Rédigé par: Denis Szalkowski | le 23 mars 2008 à 04:53
aucun rapport avec la choucroute versac... grace à ababdinte j'ai vu que tu avais fait un article contre blair..
tiens sur facebook y a un groupe contre sa présidence :
http://www.facebook.com/group.php?gid=9038559692
Rédigé par: marc | le 23 mars 2008 à 13:43
Vendredi matin j’ai voulu vérifier que la vidéo de Sarkozy se moquant d’un gréviste enseignant était en ligne. On le voit rire sous cape de manière complice avec le petit peuple huant les enseignants. Cette attitude indigne d’un chef d’état qui demande le rétablissement de la morale à l’école, est suffisamment pitoyable pour être mise en ligne sur le net.

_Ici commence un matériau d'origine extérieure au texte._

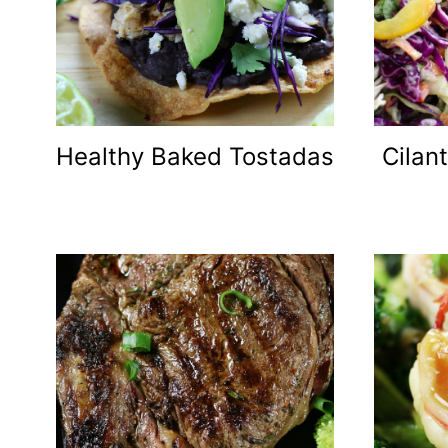
Healthy Baked Tostadas
Cilan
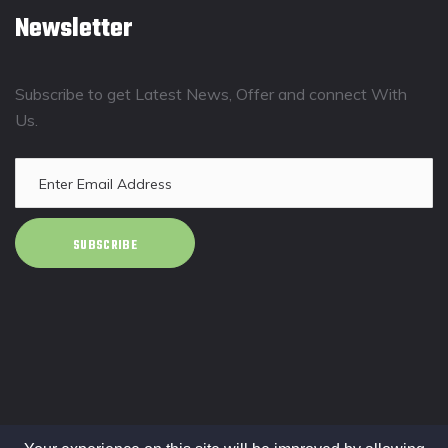
Newsletter
Subscribe to get Latest News, Offer and connect With
Us.
SUBSCRIBE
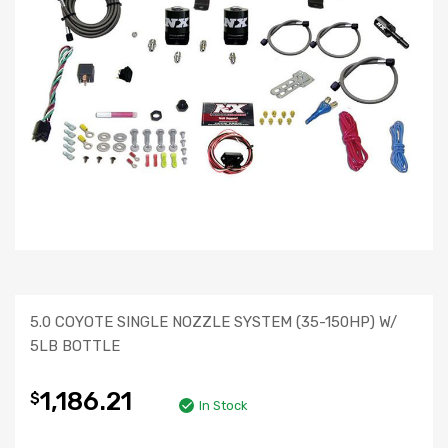
5.0 COYOTE SINGLE NOZZLE SYSTEM (35-150HP) W/
5LB BOTTLE
1,186.21
$
In Stock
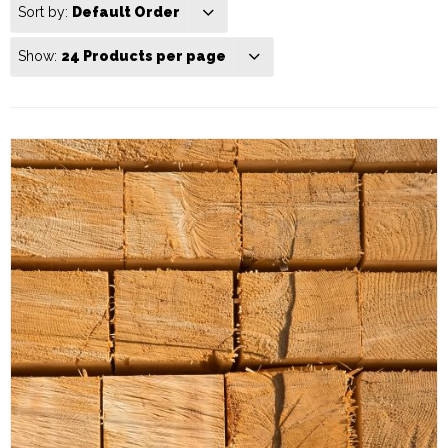
Sort by:
Default Order
Show:
24 Products per page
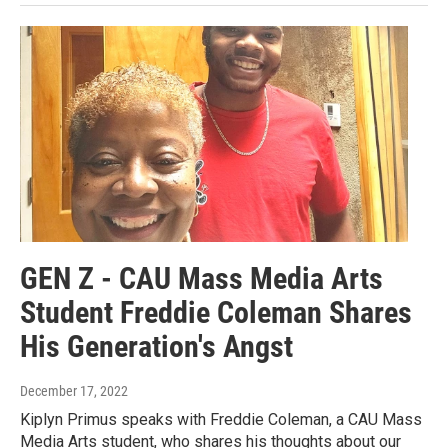
GEN Z - CAU Mass Media Arts
Student Freddie Coleman Shares
His Generation's Angst
December 17, 2022
Kiplyn Primus speaks with Freddie Coleman, a CAU Mass
Media Arts student, who shares his thoughts about our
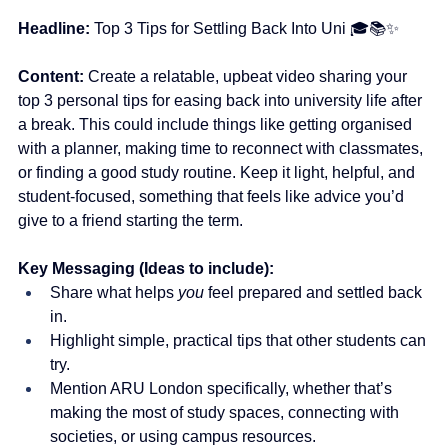
Headline:
 Top 3 Tips for Settling Back Into Uni 🎓📚✨
Content: 
Create a relatable, upbeat video sharing your 
top 3 personal tips for easing back into university life after 
a break. This could include things like getting organised 
with a planner, making time to reconnect with classmates, 
or finding a good study routine. Keep it light, helpful, and 
student-focused, something that feels like advice you’d 
give to a friend starting the term. 
Key Messaging (Ideas to include):
Share what helps 
you
 feel prepared and settled back 
in.
Highlight simple, practical tips that other students can 
try.
Mention ARU London specifically, whether that’s 
making the most of study spaces, connecting with 
societies, or using campus resources.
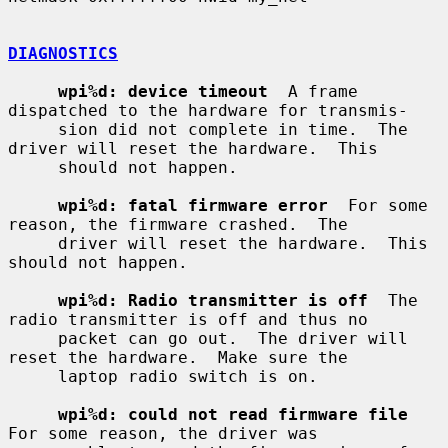
DIAGNOSTICS
wpi%d: device timeout
  A frame 
dispatched to the hardware for transmis-

     sion did not complete in time.  The 
driver will reset the hardware.  This

     should not happen.

wpi%d: fatal firmware error
  For some 
reason, the firmware crashed.  The

     driver will reset the hardware.  This 
should not happen.

wpi%d: Radio transmitter is off
  The 
radio transmitter is off and thus no

     packet can go out.  The driver will 
reset the hardware.  Make sure the

     laptop radio switch is on.

wpi%d: could not read firmware file
For some reason, the driver was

Ce n’est pas aussi « grave » que le casse toi pauv’ con, mais du même registre de gravité que le coup du stylo. Entre parenthèses, chose très drôle, on le voit sur cette même vidéo avec le gréviste chercher à rendre un stylo qu’il a « emprunté »…. C’est vrai un stylo de fonctionnaire ce ne peut pas un être un MONT BLANC !!!
En tout cas Merkel lui a donné une bonne leçon en lui offrant le stylo qui avait servi à signer « l’Europe méditerranéenne », il s’en est « sorti » avec une pirouette: « merci j’en fais la collection… »
Donc je tape « Sarkozy gréviste » dans Google image, j’envoie et là, on me suggère une autre orthographe: « Sarkozy raciste » oups !!!
Intriguée, j’envoie, et là je tombe sur les vidéos de Neuilly « la prise d’otage »…..
Conclusion, c’est du concret, c’est expérimenté… Le net est infecté…
Rédigé par: alafu | le 24 mars 2008 à 18:08
Pauvre alafu...
J'ai pour ma part tapé "sarkozy enseignant" comme termes de recherche sur dailymotion et je suis tombé sur la vidéo concernée directement.
Quand on ne connait pas les mécanismes du Net, on évite à priori de dire "qu'il est infecté".
Rédigé par: thierryl | le 24 mars 2008 à 23:36
Rien à voir avec Princen mais tout autant digne d'intérêt :
Claude Perdriel annonce cède les rênes opérationnelles du "Nouvel Observateur" à Denis Olivennes
http://www.lemonde.fr/actualite-medias/article/2008/03/25/claude-perdriel-cede-la-direction-du-nouvel-observateur-a-denis-olivennes_1026930_3236.html
Rédigé par: toto | le 25 mars 2008 à 11:50
Pour ceux dont le porte-feuille atteindrait l'épaisseur de leur parano, vous pouvez toujours contacter CEIS (Cie Européenne d'Intelligence Stratégique), mettre en branle une veille sur votre adresse IP... Mais si vous n'avez ni rien à vendre ni opinion à formuler, comme moi ici, oubliez "l'Oeil" de Sarko, qu'il traque le buzz ou les abeilles, peu importe, personne n'est dupe de la couleur du nectar qui produit ce miel. Ce qui me questionne plus (en dehors de ma personne) c'est, d'une part, ce besoin subit de mettre au jour une pratique ancienne pour l'officialiser et la dorer d'un secrétariat d'Etat, et d'autre part, de nous laisser entendre que l'Elysée navigue au fil de son surf. Comme si de la hune pouvait tomber un cri, flibuste à babord, et qu'il devienne alors nécessaire à la manoeuvre du navire. Est-ce de la démocratie élective ou participative, je me sens débordé.